I tried to mount the filesystem. I had fuse-overlayfs installed. I had my directories ready. Yet, every time I ran the script:

fusermount3: mount failed: Operation not permitted

Or, if I tried to use mount -t overlay, it simply failed silently or with “Permission Denied”.

The Mental Model Failure

I assumed that because I created the User Namespace (which gives me CAP_SYS_ADMIN), I could just mount the filesystem from my script’s main process context.

I forgot that capabilities are scoped to the namespace.

The Reality

  1. My script (running as vagmi) created a User Namespace.
  2. But the script process itself was still running in the Host Namespace.
  3. When I ran fuse-overlayfs from the script, it was trying to execute on the host.
  4. The host kernel looked at vagmi (UID 1000) and said: “You are not root. You cannot mount filesystems.”

The Solution: nsenter is the Key

I had to fundamentally restructure the script. Instead of preparing the filesystem before starting the container process, I had to move the mounting logic inside the container creation flow.

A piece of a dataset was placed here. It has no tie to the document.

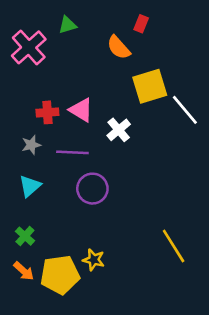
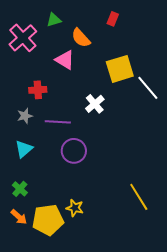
orange semicircle: (119, 47) -> (81, 38), moved
pink triangle: (81, 110) -> (65, 60), moved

I used nsenter to inject the fuse-overlayfs command into the User Namespace I just created.

# Wrong (Host context)
fuse-overlayfs -o ... "$ROOTFS"

# Right (Namespace context)
nsenter --user -t $USERNS_PID fuse-overlayfs -o ... "$ROOTFS"

Once inside the namespace:

  1. I am effectively root.
  2. I have the necessary capabilities.
  3. The UID mapping is active, allowing fuse-overlayfs to translate the file ownership correctly (making host files owned by UID 1000 appear as UID 0).